Stored data entries
****************

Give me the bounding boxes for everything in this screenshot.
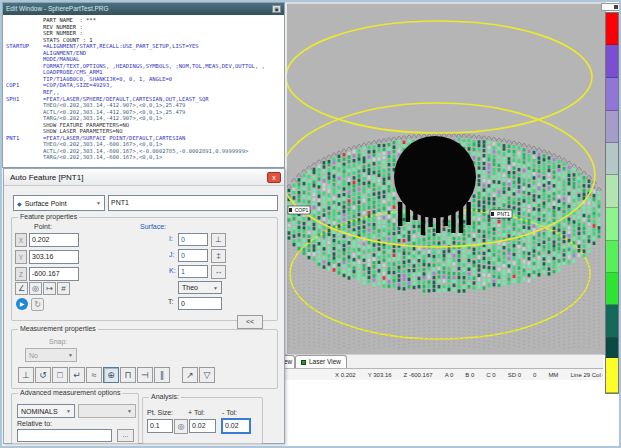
status-segment: SD 0: [508, 372, 521, 378]
relative-to-input[interactable]: [17, 429, 112, 442]
level-icon[interactable]: ⊓: [120, 367, 136, 383]
chevron-down-icon: ▼: [96, 200, 101, 206]
application-window: Edit Window - SpherePartTest.PRG ▣ PART …: [0, 0, 621, 448]
chevron-down-icon: ▼: [66, 408, 71, 414]
feature-properties-group: Feature properties Point: Surface: X0.20…: [11, 217, 278, 321]
nominals-dropdown-value: NOMINALS: [21, 408, 58, 415]
tab-laser-view[interactable]: Laser View: [295, 355, 347, 368]
filter-icon[interactable]: ▽: [199, 367, 215, 383]
point-label: Point:: [34, 223, 52, 230]
minus-tol-input[interactable]: 0.02: [221, 418, 251, 434]
tab-label: Laser View: [309, 356, 341, 368]
rotate-icon[interactable]: ↺: [35, 367, 51, 383]
program-code-area[interactable]: PART NAME : ***REV NUMBER :SER NUMBER :S…: [3, 15, 284, 167]
close-icon[interactable]: x: [267, 172, 281, 183]
laser-view-icon: [301, 360, 306, 365]
tab-label: ew: [285, 356, 292, 368]
vector-path-icon[interactable]: ↗: [182, 367, 198, 383]
status-segment: Z -600.167: [404, 372, 433, 378]
status-segment: MM: [548, 372, 558, 378]
auto-feature-dialog: Auto Feature [PNT1] x ◆ Surface Point ▼ …: [3, 168, 285, 444]
theo-dropdown[interactable]: Theo ▼: [178, 281, 222, 294]
code-line: TARG/<0.202,303.14,-600.167>,<0,0,1>: [6, 154, 284, 161]
svg-text:PNT1: PNT1: [497, 211, 510, 217]
box-icon[interactable]: □: [52, 367, 68, 383]
scale-segment: [606, 358, 618, 393]
chevron-down-icon: ▼: [68, 352, 73, 358]
flip-horizontal-icon[interactable]: ↔: [211, 265, 226, 279]
code-feature-label: [6, 154, 43, 161]
status-segment: X 0.202: [335, 372, 356, 378]
flip-vertical-icon[interactable]: ‡: [211, 249, 226, 263]
pt-size-label: Pt. Size:: [147, 409, 173, 416]
collapse-button[interactable]: <<: [237, 315, 263, 329]
status-segment: 0: [533, 372, 536, 378]
x-coordinate-input[interactable]: 0.202: [29, 233, 79, 247]
cop1-feature-label: COP1: [288, 206, 310, 214]
relative-to-label: Relative to:: [17, 420, 52, 427]
edit-window-control-icon[interactable]: ▣: [272, 5, 281, 13]
t-input[interactable]: 0: [178, 297, 222, 310]
minus-tol-label: - Tol:: [222, 409, 237, 416]
feature-type-dropdown[interactable]: ◆ Surface Point ▼: [13, 195, 105, 211]
y-axis-button[interactable]: Y: [15, 250, 27, 264]
drop-point-icon[interactable]: ⊥: [18, 367, 34, 383]
snap-dropdown-value: No: [29, 352, 38, 359]
pnt1-feature-label: PNT1: [490, 210, 512, 218]
color-scale-header: [601, 3, 620, 11]
y-coordinate-input[interactable]: 303.16: [29, 250, 79, 264]
status-segment: C 0: [486, 372, 495, 378]
plus-tol-input[interactable]: 0.02: [189, 419, 216, 433]
offset-icon[interactable]: ↦: [43, 282, 56, 295]
j-vector-input[interactable]: 0: [178, 249, 208, 262]
bars-icon[interactable]: ∥: [154, 367, 170, 383]
feature-name-input[interactable]: PNT1: [108, 195, 278, 211]
laser-scan-viewport[interactable]: COP1PNT1: [285, 2, 606, 355]
surface-label: Surface:: [140, 223, 166, 230]
scale-segment: [606, 338, 618, 358]
snap-dropdown[interactable]: No ▼: [25, 348, 77, 362]
k-vector-input[interactable]: 1: [178, 265, 208, 278]
scale-segment: [606, 241, 618, 273]
chevron-down-icon: ▼: [213, 285, 218, 291]
pointcloud-analysis-icon[interactable]: ◎: [174, 419, 188, 434]
measurement-properties-group: Measurement properties Snap: No ▼ ⊥↺□↵≈⊕…: [11, 329, 278, 389]
edit-window-title: Edit Window - SpherePartTest.PRG: [6, 3, 109, 15]
edit-window-titlebar[interactable]: Edit Window - SpherePartTest.PRG ▣: [3, 3, 284, 15]
pt-size-input[interactable]: 0.1: [147, 419, 173, 433]
x-axis-button[interactable]: X: [15, 233, 27, 247]
i-vector-input[interactable]: 0: [178, 233, 208, 246]
scale-segment: [606, 208, 618, 241]
find-icon[interactable]: ◎: [29, 282, 42, 295]
execute-button[interactable]: ▶: [16, 298, 28, 310]
theo-dropdown-value: Theo: [182, 284, 198, 291]
feature-properties-title: Feature properties: [18, 213, 79, 221]
probe-tip-icon[interactable]: ⊥: [211, 233, 226, 247]
secondary-dropdown[interactable]: ▼: [78, 404, 136, 418]
scale-segment: [606, 78, 618, 111]
feature-type-value: Surface Point: [25, 200, 67, 207]
dialog-titlebar[interactable]: Auto Feature [PNT1] x: [4, 169, 284, 186]
z-axis-button[interactable]: Z: [15, 267, 27, 281]
t-label: T:: [168, 298, 173, 305]
analysis-group: Analysis: Pt. Size: + Tol: - Tol: 0.1 ◎ …: [142, 397, 263, 444]
regenerate-button[interactable]: ↻: [31, 298, 44, 311]
deviation-color-scale: [605, 12, 619, 394]
k-label: K:: [169, 267, 176, 274]
profile-icon[interactable]: ≈: [86, 367, 102, 383]
status-segment: B 0: [465, 372, 474, 378]
nominals-dropdown[interactable]: NOMINALS ▼: [17, 404, 75, 418]
crosshair-circle-icon[interactable]: ⊕: [103, 367, 119, 383]
block-arrow-icon[interactable]: ⊣: [137, 367, 153, 383]
grid-icon[interactable]: #: [57, 282, 70, 295]
snap-label: Snap:: [49, 338, 67, 345]
status-segment: Line 29 Col 034: [570, 372, 603, 378]
browse-button[interactable]: ...: [117, 429, 134, 442]
axes-icon[interactable]: ∠: [15, 282, 28, 295]
scale-segment: [606, 45, 618, 78]
scale-segment: [606, 305, 618, 338]
tab-ew[interactable]: ew: [285, 355, 295, 368]
corner-arrow-icon[interactable]: ↵: [69, 367, 85, 383]
z-coordinate-input[interactable]: -600.167: [29, 267, 79, 281]
surface-point-icon: ◆: [17, 200, 22, 207]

****************

What you need to do →
Output the entries above verbatim, with no picture included.

Answer area →
Give me the bounding boxes for everything in this screenshot.
status-segment: SD 0: [508, 372, 521, 378]
relative-to-input[interactable]: [17, 429, 112, 442]
level-icon[interactable]: ⊓: [120, 367, 136, 383]
chevron-down-icon: ▼: [96, 200, 101, 206]
application-window: Edit Window - SpherePartTest.PRG ▣ PART …: [0, 0, 621, 448]
chevron-down-icon: ▼: [66, 408, 71, 414]
feature-properties-group: Feature properties Point: Surface: X0.20…: [11, 217, 278, 321]
nominals-dropdown-value: NOMINALS: [21, 408, 58, 415]
tab-laser-view[interactable]: Laser View: [295, 355, 347, 368]
filter-icon[interactable]: ▽: [199, 367, 215, 383]
point-label: Point:: [34, 223, 52, 230]
minus-tol-input[interactable]: 0.02: [221, 418, 251, 434]
tab-label: Laser View: [309, 356, 341, 368]
rotate-icon[interactable]: ↺: [35, 367, 51, 383]
program-code-area[interactable]: PART NAME : ***REV NUMBER :SER NUMBER :S…: [3, 15, 284, 167]
close-icon[interactable]: x: [267, 172, 281, 183]
laser-view-icon: [301, 360, 306, 365]
tab-label: ew: [285, 356, 292, 368]
vector-path-icon[interactable]: ↗: [182, 367, 198, 383]
status-segment: Z -600.167: [404, 372, 433, 378]
status-segment: MM: [548, 372, 558, 378]
auto-feature-dialog: Auto Feature [PNT1] x ◆ Surface Point ▼ …: [3, 168, 285, 444]
theo-dropdown[interactable]: Theo ▼: [178, 281, 222, 294]
code-line: TARG/<0.202,303.14,-600.167>,<0,0,1>: [6, 154, 284, 161]
svg-text:PNT1: PNT1: [497, 211, 510, 217]
box-icon[interactable]: □: [52, 367, 68, 383]
scale-segment: [606, 358, 618, 393]
chevron-down-icon: ▼: [68, 352, 73, 358]
flip-horizontal-icon[interactable]: ↔: [211, 265, 226, 279]
code-feature-label: [6, 154, 43, 161]
status-segment: X 0.202: [335, 372, 356, 378]
flip-vertical-icon[interactable]: ‡: [211, 249, 226, 263]
pt-size-label: Pt. Size:: [147, 409, 173, 416]
collapse-button[interactable]: <<: [237, 315, 263, 329]
status-segment: 0: [533, 372, 536, 378]
x-coordinate-input[interactable]: 0.202: [29, 233, 79, 247]
cop1-feature-label: COP1: [288, 206, 310, 214]
relative-to-label: Relative to:: [17, 420, 52, 427]
edit-window-control-icon[interactable]: ▣: [272, 5, 281, 13]
t-input[interactable]: 0: [178, 297, 222, 310]
minus-tol-label: - Tol:: [222, 409, 237, 416]
feature-type-dropdown[interactable]: ◆ Surface Point ▼: [13, 195, 105, 211]
y-axis-button[interactable]: Y: [15, 250, 27, 264]
drop-point-icon[interactable]: ⊥: [18, 367, 34, 383]
snap-dropdown-value: No: [29, 352, 38, 359]
pnt1-feature-label: PNT1: [490, 210, 512, 218]
color-scale-header: [601, 3, 620, 11]
y-coordinate-input[interactable]: 303.16: [29, 250, 79, 264]
status-segment: C 0: [486, 372, 495, 378]
plus-tol-input[interactable]: 0.02: [189, 419, 216, 433]
offset-icon[interactable]: ↦: [43, 282, 56, 295]
j-vector-input[interactable]: 0: [178, 249, 208, 262]
bars-icon[interactable]: ∥: [154, 367, 170, 383]
feature-name-input[interactable]: PNT1: [108, 195, 278, 211]
laser-scan-viewport[interactable]: COP1PNT1: [285, 2, 606, 355]
surface-label: Surface:: [140, 223, 166, 230]
scale-segment: [606, 338, 618, 358]
snap-dropdown[interactable]: No ▼: [25, 348, 77, 362]
k-vector-input[interactable]: 1: [178, 265, 208, 278]
scale-segment: [606, 241, 618, 273]
chevron-down-icon: ▼: [213, 285, 218, 291]
pointcloud-analysis-icon[interactable]: ◎: [174, 419, 188, 434]
measurement-properties-group: Measurement properties Snap: No ▼ ⊥↺□↵≈⊕…: [11, 329, 278, 389]
edit-window-title: Edit Window - SpherePartTest.PRG: [6, 3, 109, 15]
edit-window-titlebar[interactable]: Edit Window - SpherePartTest.PRG ▣: [3, 3, 284, 15]
pt-size-input[interactable]: 0.1: [147, 419, 173, 433]
x-axis-button[interactable]: X: [15, 233, 27, 247]
i-vector-input[interactable]: 0: [178, 233, 208, 246]
scale-segment: [606, 208, 618, 241]
find-icon[interactable]: ◎: [29, 282, 42, 295]
execute-button[interactable]: ▶: [16, 298, 28, 310]
theo-dropdown-value: Theo: [182, 284, 198, 291]
feature-properties-title: Feature properties: [18, 213, 79, 221]
probe-tip-icon[interactable]: ⊥: [211, 233, 226, 247]
secondary-dropdown[interactable]: ▼: [78, 404, 136, 418]
scale-segment: [606, 78, 618, 111]
feature-type-value: Surface Point: [25, 200, 67, 207]
dialog-titlebar[interactable]: Auto Feature [PNT1] x: [4, 169, 284, 186]
z-axis-button[interactable]: Z: [15, 267, 27, 281]
t-label: T:: [168, 298, 173, 305]
analysis-group: Analysis: Pt. Size: + Tol: - Tol: 0.1 ◎ …: [142, 397, 263, 444]
regenerate-button[interactable]: ↻: [31, 298, 44, 311]
deviation-color-scale: [605, 12, 619, 394]
k-label: K:: [169, 267, 176, 274]
profile-icon[interactable]: ≈: [86, 367, 102, 383]
status-segment: B 0: [465, 372, 474, 378]
nominals-dropdown[interactable]: NOMINALS ▼: [17, 404, 75, 418]
crosshair-circle-icon[interactable]: ⊕: [103, 367, 119, 383]
block-arrow-icon[interactable]: ⊣: [137, 367, 153, 383]
grid-icon[interactable]: #: [57, 282, 70, 295]
snap-label: Snap:: [49, 338, 67, 345]
status-segment: Line 29 Col 034: [570, 372, 603, 378]
browse-button[interactable]: ...: [117, 429, 134, 442]
axes-icon[interactable]: ∠: [15, 282, 28, 295]
scale-segment: [606, 45, 618, 78]
scale-segment: [606, 305, 618, 338]
tab-ew[interactable]: ew: [285, 355, 295, 368]
corner-arrow-icon[interactable]: ↵: [69, 367, 85, 383]
z-coordinate-input[interactable]: -600.167: [29, 267, 79, 281]
surface-point-icon: ◆: [17, 200, 22, 207]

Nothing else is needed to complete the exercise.